Material to process:
···

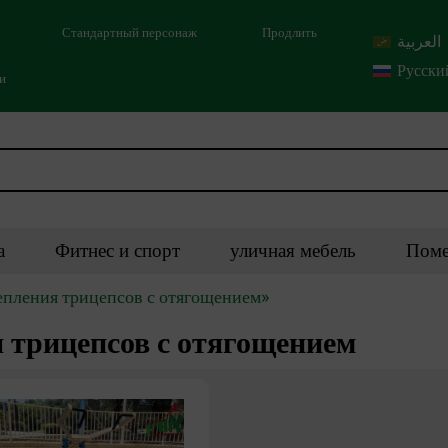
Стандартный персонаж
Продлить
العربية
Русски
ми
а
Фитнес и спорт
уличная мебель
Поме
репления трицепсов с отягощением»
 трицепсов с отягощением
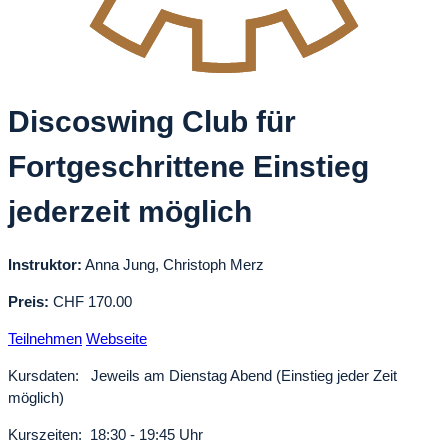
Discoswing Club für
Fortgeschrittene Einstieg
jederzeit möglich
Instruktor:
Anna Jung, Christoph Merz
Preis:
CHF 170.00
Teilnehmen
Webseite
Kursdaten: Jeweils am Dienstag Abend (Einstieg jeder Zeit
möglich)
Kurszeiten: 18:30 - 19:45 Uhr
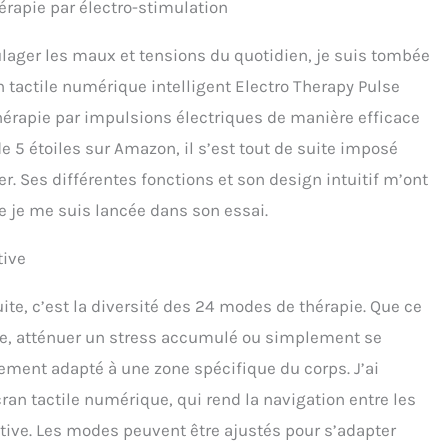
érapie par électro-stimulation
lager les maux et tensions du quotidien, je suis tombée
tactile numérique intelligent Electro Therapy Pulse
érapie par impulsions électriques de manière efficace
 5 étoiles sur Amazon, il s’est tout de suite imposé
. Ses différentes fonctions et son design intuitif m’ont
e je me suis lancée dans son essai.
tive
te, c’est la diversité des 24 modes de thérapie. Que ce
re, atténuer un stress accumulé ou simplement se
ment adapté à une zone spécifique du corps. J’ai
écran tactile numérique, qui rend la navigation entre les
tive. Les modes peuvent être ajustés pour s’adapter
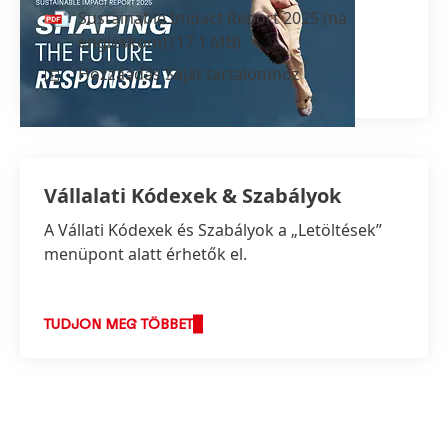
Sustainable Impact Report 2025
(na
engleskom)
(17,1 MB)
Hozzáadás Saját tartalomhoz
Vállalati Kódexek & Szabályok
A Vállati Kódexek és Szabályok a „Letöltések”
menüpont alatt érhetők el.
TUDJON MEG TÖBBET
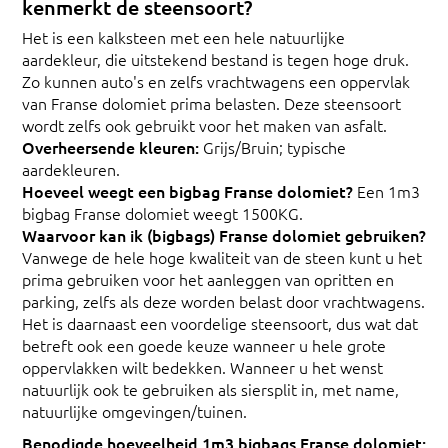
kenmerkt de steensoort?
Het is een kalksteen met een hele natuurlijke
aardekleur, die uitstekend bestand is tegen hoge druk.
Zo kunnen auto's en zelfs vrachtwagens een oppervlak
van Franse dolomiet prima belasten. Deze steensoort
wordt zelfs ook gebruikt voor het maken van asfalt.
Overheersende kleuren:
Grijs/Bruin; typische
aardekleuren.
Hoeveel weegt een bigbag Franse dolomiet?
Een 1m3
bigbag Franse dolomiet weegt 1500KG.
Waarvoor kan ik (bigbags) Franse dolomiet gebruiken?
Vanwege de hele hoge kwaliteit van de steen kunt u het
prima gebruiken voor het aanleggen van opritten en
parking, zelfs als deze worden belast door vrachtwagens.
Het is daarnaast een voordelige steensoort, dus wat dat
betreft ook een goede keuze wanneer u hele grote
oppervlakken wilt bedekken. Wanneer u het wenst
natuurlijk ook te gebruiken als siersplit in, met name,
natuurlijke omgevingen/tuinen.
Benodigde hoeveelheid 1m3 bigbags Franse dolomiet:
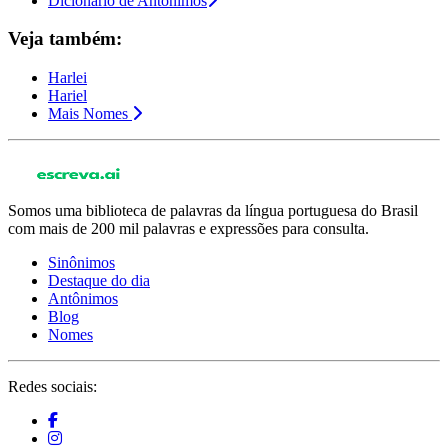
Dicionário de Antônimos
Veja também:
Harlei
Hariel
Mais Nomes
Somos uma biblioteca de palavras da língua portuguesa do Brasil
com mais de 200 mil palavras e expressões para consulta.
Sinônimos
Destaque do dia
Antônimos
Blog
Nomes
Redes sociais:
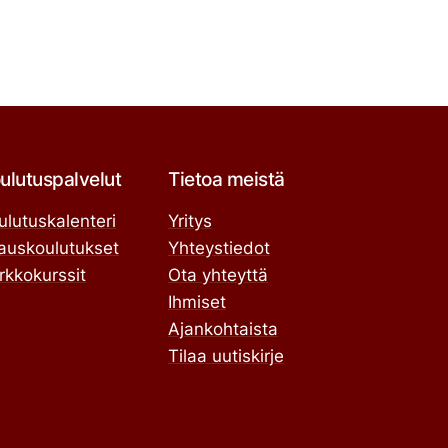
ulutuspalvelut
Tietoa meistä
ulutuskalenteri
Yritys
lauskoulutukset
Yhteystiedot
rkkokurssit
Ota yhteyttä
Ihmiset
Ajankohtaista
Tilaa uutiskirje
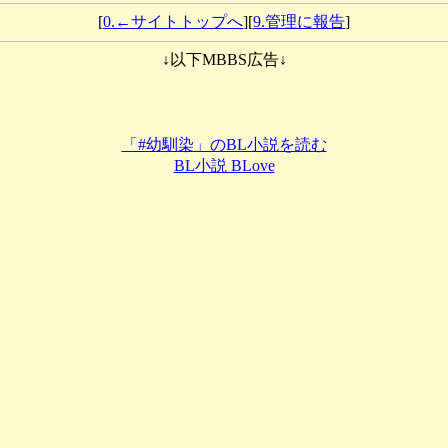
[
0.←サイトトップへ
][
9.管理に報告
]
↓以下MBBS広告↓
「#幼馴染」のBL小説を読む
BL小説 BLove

···

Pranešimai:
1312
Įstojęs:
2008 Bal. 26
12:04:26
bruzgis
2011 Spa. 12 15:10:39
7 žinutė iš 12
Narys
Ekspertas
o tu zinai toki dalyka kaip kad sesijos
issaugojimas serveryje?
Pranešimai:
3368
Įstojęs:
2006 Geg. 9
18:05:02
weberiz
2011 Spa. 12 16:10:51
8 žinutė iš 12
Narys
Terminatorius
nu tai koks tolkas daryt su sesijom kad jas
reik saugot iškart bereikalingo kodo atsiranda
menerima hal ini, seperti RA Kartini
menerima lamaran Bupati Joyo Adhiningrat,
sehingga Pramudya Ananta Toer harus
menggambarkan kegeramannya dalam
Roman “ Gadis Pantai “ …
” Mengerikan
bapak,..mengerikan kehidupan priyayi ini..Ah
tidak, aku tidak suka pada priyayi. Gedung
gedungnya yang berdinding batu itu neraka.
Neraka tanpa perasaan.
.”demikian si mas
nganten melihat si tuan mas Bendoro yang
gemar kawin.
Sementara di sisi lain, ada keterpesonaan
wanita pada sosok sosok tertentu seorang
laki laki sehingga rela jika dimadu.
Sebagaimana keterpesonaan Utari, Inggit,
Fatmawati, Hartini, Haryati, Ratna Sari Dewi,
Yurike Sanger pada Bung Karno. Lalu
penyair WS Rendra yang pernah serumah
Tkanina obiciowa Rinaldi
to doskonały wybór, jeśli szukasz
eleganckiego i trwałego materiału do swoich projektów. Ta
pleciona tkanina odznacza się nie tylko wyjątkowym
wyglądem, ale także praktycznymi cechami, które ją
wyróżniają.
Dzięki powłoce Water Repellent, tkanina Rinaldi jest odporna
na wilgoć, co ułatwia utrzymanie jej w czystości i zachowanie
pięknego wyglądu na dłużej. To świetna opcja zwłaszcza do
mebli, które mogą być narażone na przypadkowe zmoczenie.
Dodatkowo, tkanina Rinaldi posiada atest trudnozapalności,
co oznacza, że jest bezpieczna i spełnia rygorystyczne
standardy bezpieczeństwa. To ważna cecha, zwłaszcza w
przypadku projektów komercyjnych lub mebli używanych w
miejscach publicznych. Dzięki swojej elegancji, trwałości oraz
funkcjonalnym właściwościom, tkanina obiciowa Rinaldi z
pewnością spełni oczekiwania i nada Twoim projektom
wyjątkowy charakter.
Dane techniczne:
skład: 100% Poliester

···

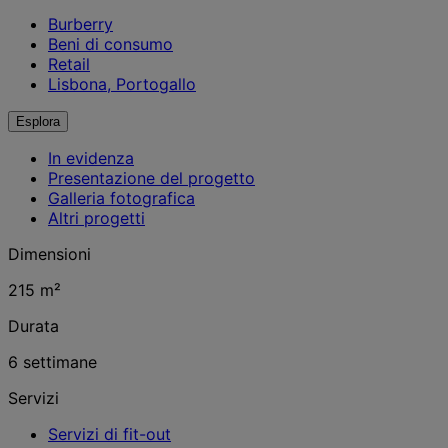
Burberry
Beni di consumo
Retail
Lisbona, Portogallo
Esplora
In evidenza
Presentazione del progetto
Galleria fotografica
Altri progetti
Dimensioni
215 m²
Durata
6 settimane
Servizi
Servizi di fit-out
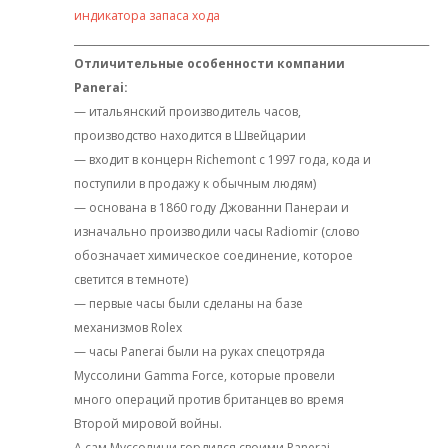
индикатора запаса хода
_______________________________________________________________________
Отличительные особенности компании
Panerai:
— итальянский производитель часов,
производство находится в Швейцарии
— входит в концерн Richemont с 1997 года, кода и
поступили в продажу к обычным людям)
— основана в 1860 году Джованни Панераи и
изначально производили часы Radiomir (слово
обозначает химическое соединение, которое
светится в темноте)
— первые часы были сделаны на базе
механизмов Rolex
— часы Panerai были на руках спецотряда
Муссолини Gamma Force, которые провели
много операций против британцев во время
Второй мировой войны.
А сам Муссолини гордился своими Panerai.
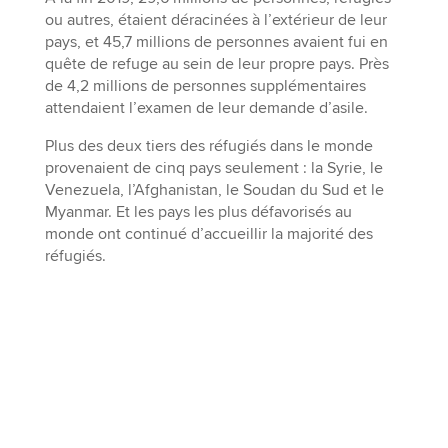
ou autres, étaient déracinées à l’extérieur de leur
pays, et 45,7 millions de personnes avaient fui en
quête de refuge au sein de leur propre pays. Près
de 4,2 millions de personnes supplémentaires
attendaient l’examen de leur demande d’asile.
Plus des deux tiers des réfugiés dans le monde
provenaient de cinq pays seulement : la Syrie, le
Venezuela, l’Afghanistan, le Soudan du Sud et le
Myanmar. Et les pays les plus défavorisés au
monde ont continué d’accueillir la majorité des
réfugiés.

···

Exercise prompt: Within the listing above, give again exactly every line from the line with "pięknego wyglądu na" through the line with "skład: 100% Poliester", both included, and no other line.

Solution to this task:
pięknego wyglądu na dłużej. To świetna opcja zwłaszcza do
mebli, które mogą być narażone na przypadkowe zmoczenie.
Dodatkowo, tkanina Rinaldi posiada atest trudnozapalności,
co oznacza, że jest bezpieczna i spełnia rygorystyczne
standardy bezpieczeństwa. To ważna cecha, zwłaszcza w
przypadku projektów komercyjnych lub mebli używanych w
miejscach publicznych. Dzięki swojej elegancji, trwałości oraz
funkcjonalnym właściwościom, tkanina obiciowa Rinaldi z
pewnością spełni oczekiwania i nada Twoim projektom
wyjątkowy charakter.
Dane techniczne:
skład: 100% Poliester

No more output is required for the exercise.